So here we go. A woman in New Jersey refused an unnecessary cesarean section during labor, and proceeded to deliver a perfectly healthy baby vaginally. So we should all be happy, right? Wrong. You see, this woman committed the cardinal sins of questioning medical professionals, to their faces, no less, and not being a docile, easily-controlled, passive "patient." And nobody can commit these sins without paying for it. No sooner had she delivered her healthy baby than child protective services was called and yanked her child from her, terminating her parental rights due to the abuse she had inflicted on the
But there's more to this story than just the refusal of a c-section, which is after all major surgery and carries huge risks for mother and child, and which is one of the most overused surgeries in western medicine, contributing to the shameful fact that the U.S. has the second highest infant mortality rate in the developed world. For real, we have a 31.8% c-section rate, while the WHO recommends at most a 15% rate. But if you read the court ruling from the appeals court, you'll find that refusing a c-section was rejected by the appeals court as the reason justifying removal of the child and termination of parental rights.

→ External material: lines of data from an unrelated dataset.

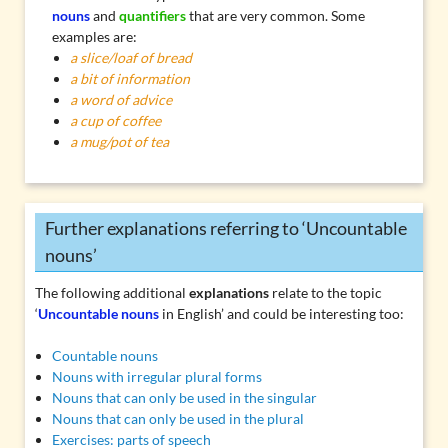
nouns
and
quantifiers
that are very common. Some
examples are:
a slice/loaf of bread
a bit of information
a word of advice
a cup of coffee
a mug/pot of tea
Further explanations referring to ‘Uncountable
nouns’
The following additional
explanations
relate to the topic
‘
Uncountable nouns
in English’ and could be interesting too:
Countable nouns
Nouns with irregular plural forms
Nouns that can only be used in the singular
Nouns that can only be used in the plural
Exercises: parts of speech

This is significant, because it would result in a legal precedent for routinely taking children from mothers who refused c-sections in the future. And that's something you oughta know (and no doubt the medical industry would love it if this were the precedent, and all parents knew it) when writing up your birth plan. Instead, the court upheld the termination of parental rights on the grounds that the mother had a history of mental illness, behaved in a less-than-calm manner during labor (shocking!), and had the gall to abstain from informing the doctor of her history of mental illness. Get that? She didn't inform the doctor of her history of mental illness.

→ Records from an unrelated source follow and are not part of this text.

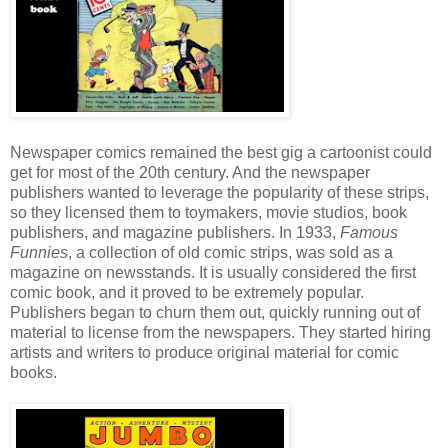
Newspaper comics remained the best gig a cartoonist could
get for most of the 20th century. And the newspaper
publishers wanted to leverage the popularity of these strips,
so they licensed them to toymakers, movie studios, book
publishers, and magazine publishers. In 1933,
Famous
Funnies
, a collection of old comic strips, was sold as a
magazine on newsstands. It is usually considered the first
comic book, and it proved to be extremely popular.
Publishers began to churn them out, quickly running out of
material to license from the newspapers. They started hiring
artists and writers to produce original material for comic
books.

Now why would somebody do something like that? Hmmm. Perhaps because we have a tendency to take children from women who have a history of mental illness? Perhaps because "a history of mental illness," no matter what the specific issue was, is universally thought to render one a bad mother in our culture? It seems to me that hiding your history of mental illness is a profoundly rational thing to do, if being a mother is important to you.
I have a friend who lost a baby to SIDS. It was tragic and sudden and inexplicable - a complete nightmare. She was heartbroken to the point that she could barely go on. She would drag herself out of bed just long enough to care for her older child and get him off to school, then return to bed until he came home. After several months of this, her friends and family encouraged her to seek treatment. Immediately upon seeing a therapist she was diagnosed with clinical depression and medicated. Like after the first visit. About a year later she stopped taking the medication, and everything seemed to be fine. However, two years later during her divorce, her "history of mental illness" came back and was used as evidence against her in the custody battle. And she could protest that she had merely been heartbroken over the death of her son (which hardly seems pathological to me) until she was blue in the face, but according to the court, she had a history of mental illness, which compromised her ability to mother her child.
So don't tell me that mental health diagnoses and treatments, which are disproportionately applied to women, aren't used as a means of regulating women in our culture and "encouraging" them to walk the line of appropriately gendered behavior. Don't tell me that the patriarchal approach of western medicine doesn't seek to control women in childbirth and render them docile and passive revenue streams by which doctors can maximize their profits (c-sections are lucrative) and minimize their work time (c-sections are quick). Don't roll your eyes at me when I question the claims of the medical industry and refuse to drink the coolaid of their PR and lobbying and social bullying. If this case doesn't shake your faith in "the system" then what will?